Thanks to early detection, diagnosis and successful treatments, some can manage cancer like a chronic illness, rather than an acute disease. Family members, patients, oncologists and primary care providers can work together via guidance of the American Cancer Society’s Chronic Care Model (CCM) to formulate a self-management plan that ensures the right tools are available for management and comfort long after traditional treatments have ceased. This includes forming relationships with those who can help, improving skills in problem-solving, decision-making and the ability to take decisive action with regard to healthcare, emotional care and comfort care. Numerous studies have shown the validity and usefulness of self-management through all stages of cancer and survivorship and even end of life.

The CCM includes six steps: self-management support, delivery system design, decision support, clinical information systems, healthcare organizations and the identification and use of community resources. 12 Mutually agreed-upon care plans are the goal, allowing for patients to feel good about their plan and their ability to have some control over the outcome, even if the outcome is based on emotion or comfort. One major limitation that providers need to keep in mind is a common language that is understandable to the patient and family. Another limitation is the patient’s willingness to accept their role in self-management and to take charge. Expectations of providers often outweigh the patient’s ability or motivation.

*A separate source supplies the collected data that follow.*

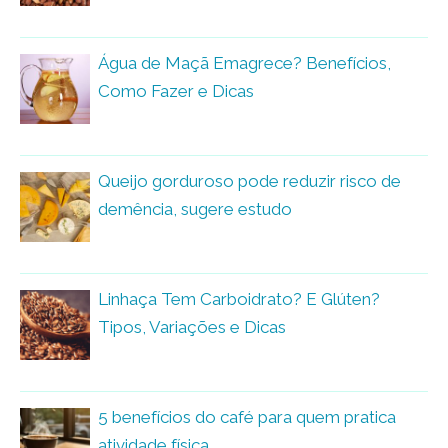
Água de Maçã Emagrece? Benefícios,
Como Fazer e Dicas
Queijo gorduroso pode reduzir risco de
demência, sugere estudo
Linhaça Tem Carboidrato? E Glúten?
Tipos, Variações e Dicas
5 benefícios do café para quem pratica
atividade física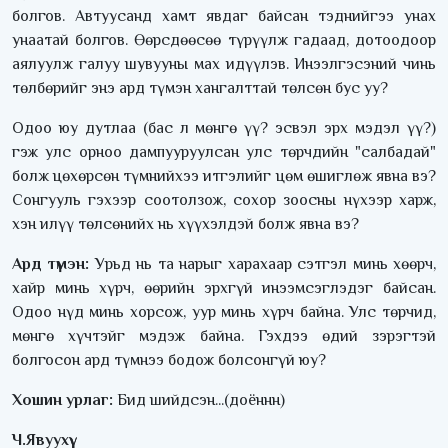
болгов. Автуусанд хамт явдаг байсан тэднийгээ унах
унаатай болгов. Өөрсдөөсөө түрүүлж гадаад, дотоодоор
аялуулж галуу шувууны мах идүүлэв. Инээлгэсэний чинь
төлбөрийг энэ ард түмэн хангалттай төлсөн бус уу?
Одоо юу дутлаа (бас л мөнгө үү? эсвэл эрх мэдэл үү?)
гэж улс орноо дампууруулсан улс төрчдийн "салбадай"
болж цөхөрсөн түмнийхээ итгэлийг цөм өшиглөж явна вэ?
Сонгууль гэхээр соотолзож, сохор зоосны нүхээр харж,
хэн илүү төлсөнийх нь хүүхэлдэй болж явна вэ?
Ард түмэн:
Урьд нь та нарыг харахаар сэтгэл минь хөөрч,
хайр минь хүрч, өөрийн эрхгүй инээмсэглэдэг байсан.
Одоо нүд минь хорсож, уур минь хүрч байна. Улс төрчид,
мөнгө хүчтэйг мэдэж байна. Гэхдээ өдий зэрэгтэй
болгосон ард түмнээ бодож болсонгүй юу?
Хошин урлаг:
Бид шийдсэн...(доённн)
Ч.Явуухүү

Self-management and palliative care interventions are most successful for the patient when incorporated early. The American Society of Clinical Oncology has set a goal of incorporating palliative care into cancer care practices by the year 2020.

Better Treatments Moving Forward

The search for better cancer treatments continue to move forward at a rapid pace as scientists better understand the disease and how therapies target it. Of course, better treatment also encompasses a patient’s level of comfort and security of their situation and their ability to impact it in numerous ways. As improvements in the scientific process move forward, as well as improvements in palliative care, the entire experience for the patient will be changed for the better — from identification of risk to early diagnosis, improved and targeted therapies and the informed decision-making continuum for all involved.